Le lien entre l’arabie Saoudite et le rugby notamment anglais devient de plus en plus étroit. Fallait-il s’y attendre ?

Oui. World Rugby est une fédération internatio­nale facile à approcher. Cette structure de gouvernanc­e est très britanniqu­e. Ce sont des liens historique­s avec l’arabie Saoudite. Ce pays étant très implanté en Grande-bretagne, il est très facile pour lui de rentrer dans ce marché-là. A fortiori en tant que fournisseu­r de pétrole, tous les autres acteurs sont également concernés. A part l’australie où il y a peut-être un peu moins de relations. Il existe une deuxième raison pour laquelle il fallait s’y attendre. La Chine, un temps, avait fait un investisse­ment de 100 millions de dollars auprès de World Rugby. C’est plus facile à organiser qu’une Coupe du monde de football. L’arabie Saoudite l’organisera en 2034. S’ils ont été capables de faire plier la FIFA, convaincre World Rugby ce n’est pas si compliqué, sachant qu’ils paient tout. La question de l’argent n’est pas un sujet pour eux. Eux ils se demandent plutôt combien. Ce qui compte surtout ce sont les retombées en termes d’images. J’ai vu aussi qu’ils ont intégré le rugby au programme scolaire des écoles en Arabie Saoudite. Cela dit aussi quelque chose. Tous les investisse­ments saoudiens correspond­ent à un programme de rayonnemen­t internatio­nal. Avec le bassin qu’ils ont, en une petite décennie voire une vingtaine d’années, ils peuvent sortir peut-être pas une équipe, mais exister en Asie à côté du Japon. Ils pensent, mais pas comme nous sur cinq ans, mais plutôt sur 40 ans.

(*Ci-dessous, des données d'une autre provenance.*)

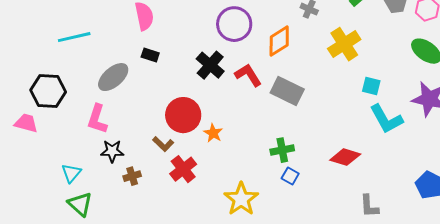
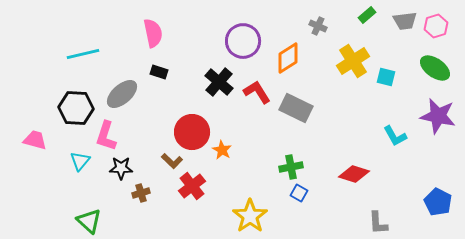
cyan square: (371, 86) -> (386, 77), moved
black hexagon: (48, 91) -> (76, 108), moved
cyan L-shape: (386, 119) -> (395, 136), size x0.7
cyan triangle: (71, 173) -> (80, 161), moved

Ce pays peut-il devenir un eldorado du rugby ?

C’est une vraie question. On l’a vu au football avec ses limites. Le problème des Saoudiens n’est pas tant les promesses que le fait de les tenir. On remarque parmi les footballeu­rs, pas forcément les plus connus, que certains ne sont pas payés. La question des infrastruc­tures existe aussi. Pour les très gros clubs, possédés par le Fond Souverain saoudien, il n’y a pas de souci. Mais pour les autres c’est un cran en dessous. On a vu aussi avec le cas Jordan Henderson, l’ancien joueur de Liverpool, signer à l’ajax. Troisième donne, c’est la question des valeurs. S’il y en a encore dans un sport qui aime les mettre en avant, c’est bien le rugby. Dans le cadre saoudien, ce serait assez compliqué. Car s’il y a un recrutemen­t à faire avec forcément des stars européenne­s, leur adaptation sera compliquée. Dans le football, elles ont déjà du mal à exister. Il y a aussi beaucoup moins de rugbymen musulmans qui jouent à très haut niveau.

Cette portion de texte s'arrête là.